In his book "On the Origin and Goal of History", the German thinker Jasbeth believes that around 500 BC, there were breakthroughs in human culture in the East and the West, producing "paradigm creators" such as Confucius, Buddha, Socrates, and Zarathustra, thus laying the foundation of the human spirit and opening the later development direction of their respective civilizations, thus forming different religious-ethical views and cultural models, and he called this period the "Axial Age".

Building on Jasbeth's theory of the "Axial Age", John Tolpe, the author of this book, further argues that the "Axial Age" around 500 BC was only one of three key periods that directly affected contemporary social problems. He believes that there is not only one original "Axial Age" and its subsequent development, but that there are three "Axial Ages", each of which has a direct impact on the lives of mankind and the problems that mankind has to face.

Three axial epochs in human history

Moral, material, spiritual

By John Tolpe

Translated by Sun Yue

This book analyzes the development of human history from a sociological perspective, taking morality, materiality, and spirituality as the threefold structure of human history. The author further concretizes the "Axial Age" and guides readers to think about the current situation and future of human society with a global perspective.

In addition, the book is translated by Professor Sun Yue, who has translated a number of books on global history, and is accompanied by an interpretive preface by Yasbeth researcher Professor Li Xuetao, which is a must-read for readers interested in history and sociology.

Creatively put forward the idea that there are three axial eras in history up to now

Torpe points out that the objections to Jasbeth's concept of the Axial Age revolve primarily around the fact that, on the one hand, the relevant Axial Age is quite long, centuries old; On the other hand, this period is too short to cover major developments in moral and religious thought, such as Christianity and Islam. Based on this understanding, some scholars have tinkered with the concept of the Axial Age in many ways, such as proposing concepts such as "secondary breakthroughs" or arguing that there have been many "Axial Ages", each of which marks an important "breakthrough" in human affairs.

Key Books|The Three Axial Epochs of Human History

Tolpe, on the other hand, proposes a compromise position that argues that there have in fact been three truly important axial epochs in human history: first, the "canonical" moral axial epoch that emerged about 2,500 years ago; This was followed by the "material" Axial Age, which began around 1750; Again, it is happening in today's "spiritual" Axis Age. The developments associated with these three periods constitute the basic environment in which the species currently finds itself, and on which humanity must respond to the contemporary challenges it faces. The history is described from the perspective of three key periods, aiming to enable students and interested readers to recognize and understand the history of mankind since the birth of the city.

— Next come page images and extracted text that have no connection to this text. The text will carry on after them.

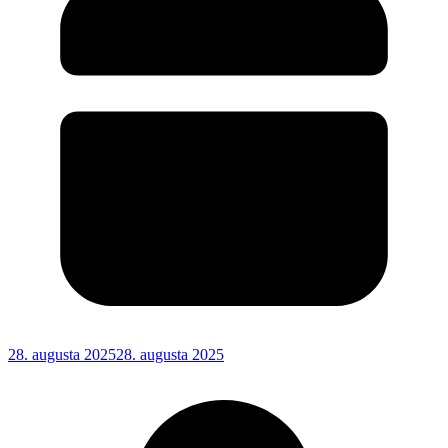
28. augusta 2025
28. augusta 2025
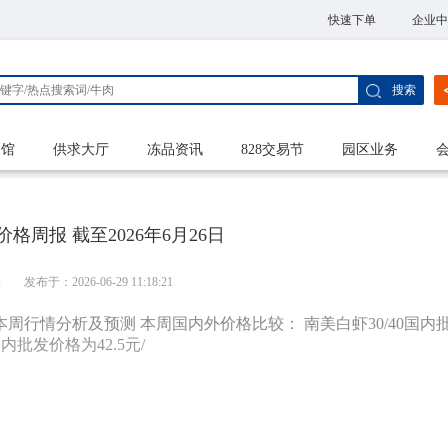
快速下单
企业中
搜索
家馆
供求大厅
冻品资讯
828交易节
园区业务
格周报 截至2026年6月26日
港
发布于：2026-06-29 11:18:21
、本周行情分析及预测 本周国内外价格比较： 南美白虾30/40国内
内批发价格为42.5元/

The "Axial Age" is further concretized, and readers are guided to think about the current situation and future of human society from a global perspective

According to Torpe, each of the three axial eras has its own characteristic preoccupation and attitude toward material goods. For example, the first Axial Age is associated with the idea of transcendence, that is, the use of the present as a measure of this world, and thus the discovery of the scarcity of this world. Thus, the era's efforts to advance moral thinking and asceticism are closely linked to several of the "world religions" that Max Weber had worked on and the rise of classical Greek philosophy.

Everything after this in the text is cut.